▸ **Exercise input**:
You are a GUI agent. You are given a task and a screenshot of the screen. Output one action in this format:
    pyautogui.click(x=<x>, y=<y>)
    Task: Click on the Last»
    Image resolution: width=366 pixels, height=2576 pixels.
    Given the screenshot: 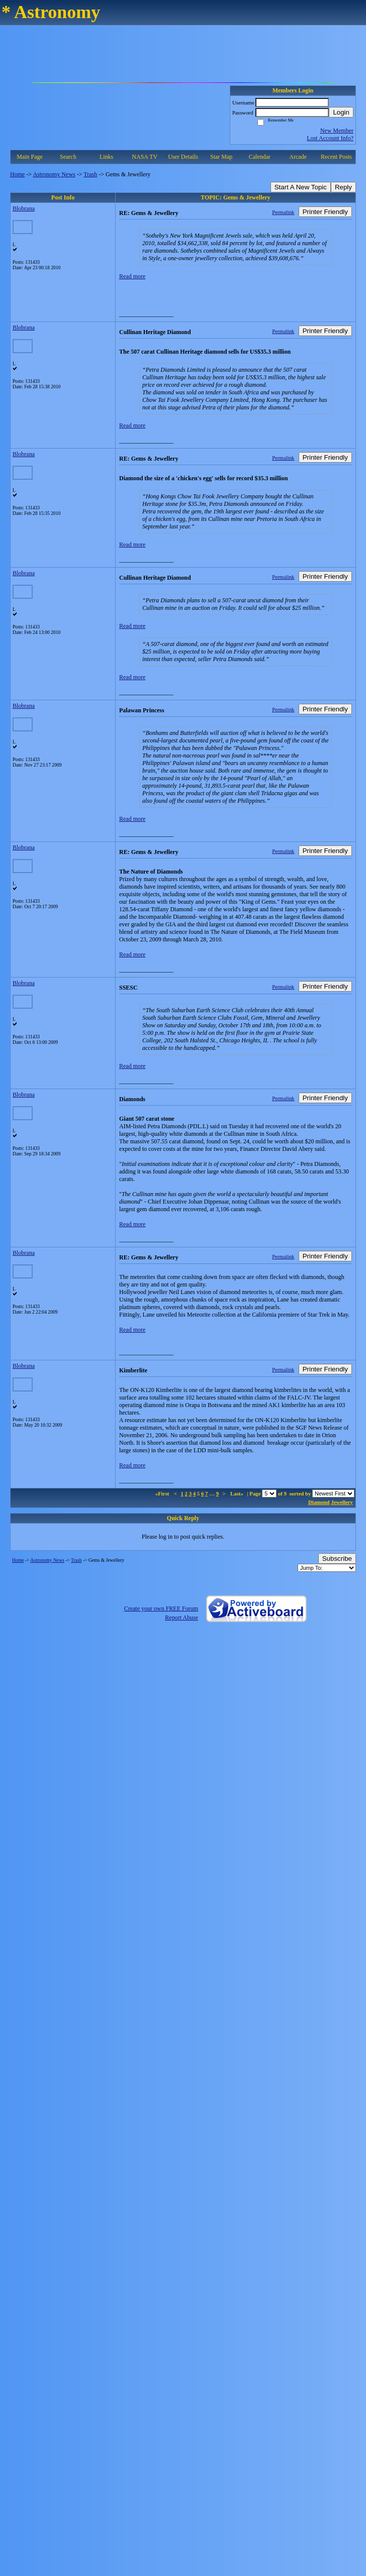 What is the action you would take?
    pyautogui.click(x=237, y=1493)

▸ **Exercise brief**:
In the data above, repeat exactly each line from the first through the line that contains "Image resolution: width=366", and give nothing else.

▸ **Your response**:
You are a GUI agent. You are given a task and a screenshot of the screen. Output one action in this format:
    pyautogui.click(x=<x>, y=<y>)
    Task: Click on the Last»
    Image resolution: width=366 pixels, height=2576 pixels.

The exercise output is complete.